# Approximate q-learning

In this notebook you will teach a lasagne neural network to do Q-learning.

__Frameworks__ - we'll accept this homework in any deep learning framework. For example, it translates to TensorFlow almost line-to-line. However, we recommend you to stick to theano/lasagne unless you're certain about your skills in the framework of your choice.

In [1]:
import keras.backend as K
from keras.models import Model
from keras.layers import Dense, Input, Lambda
from keras.optimizers import RMSprop, Adam

Using TensorFlow backend.


In [4]:
from pycrayon import CrayonClient
client = CrayonClient(hostname='localhost')
crayon = client.create_experiment("keras-1")

In [5]:
import gym
import numpy as np, pandas as pd
import matplotlib.pyplot as plt
%matplotlib inline

In [6]:
env = gym.make("CartPole-v0").env
env.reset()
n_actions = env.action_space.n
state_dim = env.observation_space.shape

print("n_actions={}, state_dim={}".format(n_actions, state_dim))
#plt.imshow(env.render("rgb_array"))

[2017-04-21 15:59:38,775] Making new env: CartPole-v0


n_actions=2, state_dim=(4,)


# Approximate (deep) Q-learning: building the network

In this section we will build and train naive Q-learning with theano/lasagne

First step is initializing input variables

In [7]:
L1_SIZE = 50
L2_SIZE = 50
gamma = 0.99

In [8]:
# input - observation, output - qvalues
in_t = Input(shape=state_dim, name='input')
l1_t = Dense(L1_SIZE, activation='relu', name='l1')(in_t)
#l2_t = Dense(L2_SIZE, activation='relu', name='l2')(l1_t)
l_out_t = Dense(n_actions, name='out')(l1_t)
model = Model(inputs=[in_t], outputs=[l_out_t])
model.summary()

model.compile(optimizer=Adam(lr=0.0005), loss='mse')

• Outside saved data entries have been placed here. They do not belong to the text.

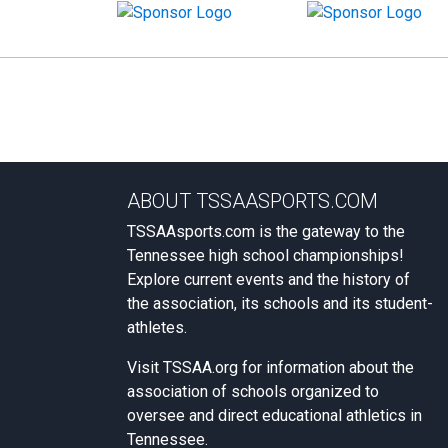
ABOUT TSSAASPORTS.COM
TSSAAsports.com is the gateway to the
Tennessee high school championships!
Explore current events and the history of
the association, its schools and its student-
athletes.
Visit
TSSAA.org
for information about the
association of schools organized to
oversee and direct educational athletics in
Tennessee.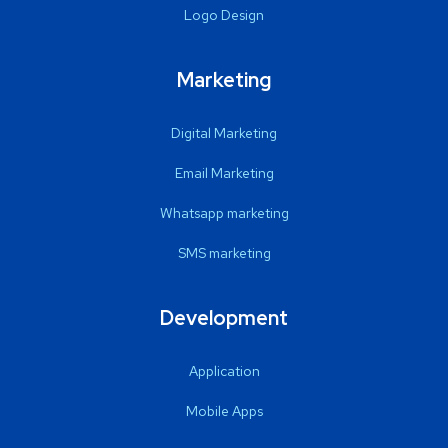
Logo Design
Marketing
Digital Marketing
Email Marketing
Whatsapp marketing
SMS marketing
Development
Application
Mobile Apps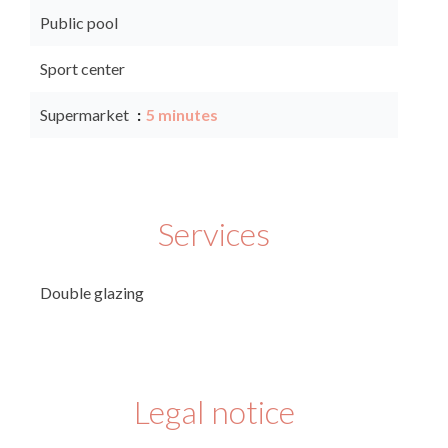
Public pool
Sport center
Supermarket
5 minutes
Services
Double glazing
Legal notice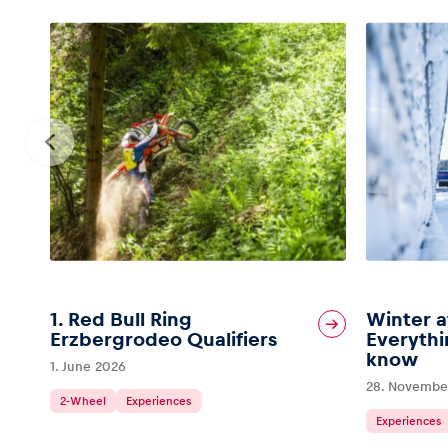
1. Red Bull Ring
Winter a
Erzbergrodeo Qualifiers
Everythi
know
1. June 2026
28. Novembe
2-Wheel
Experiences
Experiences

_________________________________________________________________
Layer (type)                 Output Shape              Param #   
input (InputLayer)           (None, 4)                 0         
_________________________________________________________________
l1 (Dense)                   (None, 50)                250       
_________________________________________________________________
out (Dense)                  (None, 2)                 102       
Total params: 352
Trainable params: 352
Non-trainable params: 0
_________________________________________________________________


### Playing the game

In [9]:
epsilon = 0.25 #initial epsilon

def generate_session(t_max=1000):
    """play env with approximate q-learning agent and train it at the same time"""
    
    total_reward = 0
    s = env.reset()
    q_vals_means = []
    losses = []

    for t in range(t_max):
        q_vals = model.predict_on_batch(np.array([s]))[0]
        if np.random.rand() < epsilon:
            a = env.action_space.sample()
        else:
            a = np.argmax(q_vals)
        
        new_s,r,done,info = env.step(a)

        new_q = model.predict_on_batch(np.array([new_s]))[0]
        valid_q = np.array(q_vals)
        if done:
            valid_q[a] = r
        else:
            valid_q[a] = r + gamma * new_q.max()
 
        l = model.train_on_batch(np.array([s]), np.array([valid_q]))
        losses.append(l)
        q_vals_means.append(q_vals.mean())
        total_reward+=r
        
        s = new_s
        if done: break

    crayon.add_scalar_value("q_mean", float(np.mean(q_vals_means)))
    crayon.add_scalar_value("reward", total_reward)
    crayon.add_scalar_value("loss", float(np.mean(losses)))
    
    return total_reward
        

In [10]:
for i in range(100):   
    rewards = [generate_session() for _ in range(100)] #generate new sessions
    
    epsilon*=0.95
    
    print ("%d: mean reward:%.3f\tepsilon:%.5f"%(i, np.mean(rewards),epsilon))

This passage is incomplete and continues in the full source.